Across the entries that follow, count each line holding "działania" and state the total alone.
*** Source material ***
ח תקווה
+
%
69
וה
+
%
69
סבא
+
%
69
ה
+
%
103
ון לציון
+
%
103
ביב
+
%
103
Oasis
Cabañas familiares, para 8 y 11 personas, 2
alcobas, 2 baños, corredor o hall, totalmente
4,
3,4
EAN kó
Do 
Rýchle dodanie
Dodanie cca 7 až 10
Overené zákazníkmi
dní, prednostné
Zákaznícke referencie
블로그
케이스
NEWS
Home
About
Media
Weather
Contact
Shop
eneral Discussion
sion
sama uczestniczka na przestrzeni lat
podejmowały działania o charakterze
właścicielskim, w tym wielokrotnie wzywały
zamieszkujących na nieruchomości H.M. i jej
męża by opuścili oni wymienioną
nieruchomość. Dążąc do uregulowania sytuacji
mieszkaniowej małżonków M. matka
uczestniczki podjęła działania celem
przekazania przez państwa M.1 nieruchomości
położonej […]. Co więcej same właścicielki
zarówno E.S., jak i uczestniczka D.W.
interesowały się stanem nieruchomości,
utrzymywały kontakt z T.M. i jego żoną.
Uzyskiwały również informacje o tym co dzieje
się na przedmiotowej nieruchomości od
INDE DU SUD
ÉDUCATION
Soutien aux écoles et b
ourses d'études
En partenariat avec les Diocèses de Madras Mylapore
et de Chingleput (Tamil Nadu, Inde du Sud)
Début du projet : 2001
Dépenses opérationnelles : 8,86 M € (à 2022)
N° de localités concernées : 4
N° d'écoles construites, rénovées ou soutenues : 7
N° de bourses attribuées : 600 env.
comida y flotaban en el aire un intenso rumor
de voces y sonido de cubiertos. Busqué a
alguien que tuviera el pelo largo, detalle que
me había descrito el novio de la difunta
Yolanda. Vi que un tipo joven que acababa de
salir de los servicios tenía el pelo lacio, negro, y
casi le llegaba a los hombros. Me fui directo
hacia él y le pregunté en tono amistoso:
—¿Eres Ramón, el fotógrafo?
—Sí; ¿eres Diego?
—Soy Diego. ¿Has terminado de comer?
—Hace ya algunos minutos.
***
*** Source material ***
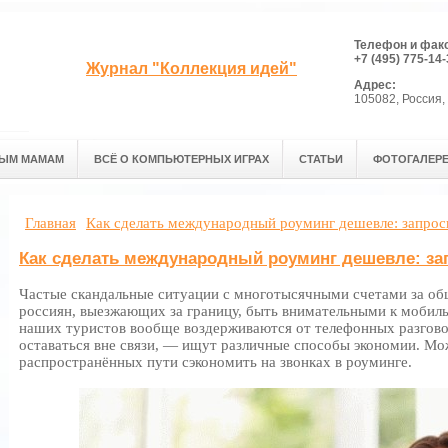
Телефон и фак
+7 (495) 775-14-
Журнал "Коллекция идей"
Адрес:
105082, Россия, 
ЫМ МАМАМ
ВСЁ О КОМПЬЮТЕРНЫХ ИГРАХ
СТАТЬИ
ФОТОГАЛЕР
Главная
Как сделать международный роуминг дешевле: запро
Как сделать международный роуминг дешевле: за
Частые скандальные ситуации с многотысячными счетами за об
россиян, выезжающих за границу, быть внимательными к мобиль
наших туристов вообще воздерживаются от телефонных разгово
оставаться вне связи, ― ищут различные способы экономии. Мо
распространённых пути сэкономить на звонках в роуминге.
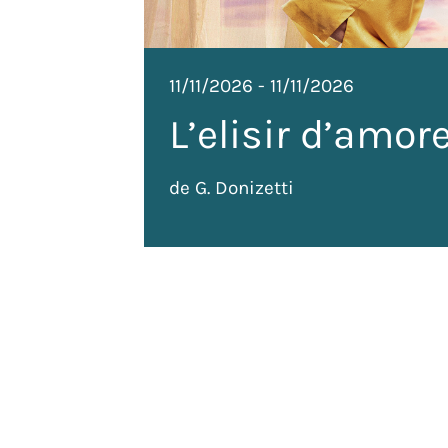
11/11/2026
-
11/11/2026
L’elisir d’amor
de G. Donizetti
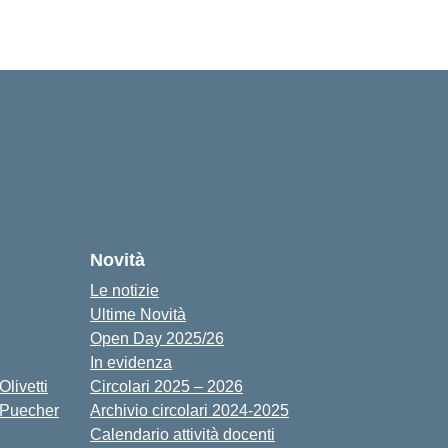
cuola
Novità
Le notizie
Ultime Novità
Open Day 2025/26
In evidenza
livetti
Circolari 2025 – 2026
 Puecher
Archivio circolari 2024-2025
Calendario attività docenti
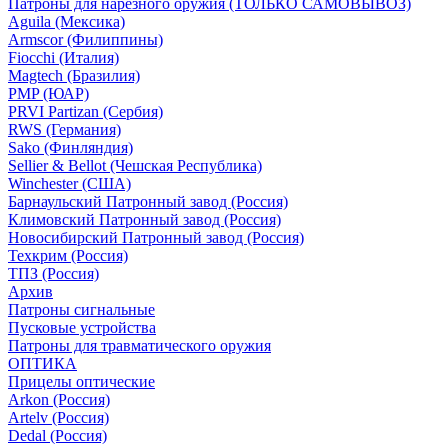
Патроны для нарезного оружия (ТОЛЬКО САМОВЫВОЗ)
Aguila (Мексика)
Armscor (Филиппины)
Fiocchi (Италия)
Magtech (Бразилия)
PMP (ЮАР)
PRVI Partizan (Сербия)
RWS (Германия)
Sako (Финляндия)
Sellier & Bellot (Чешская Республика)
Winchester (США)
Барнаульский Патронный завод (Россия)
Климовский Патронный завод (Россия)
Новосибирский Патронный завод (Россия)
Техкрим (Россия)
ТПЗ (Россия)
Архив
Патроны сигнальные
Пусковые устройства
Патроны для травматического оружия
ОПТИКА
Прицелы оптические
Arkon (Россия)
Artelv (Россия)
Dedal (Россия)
***
*Task answer*: 2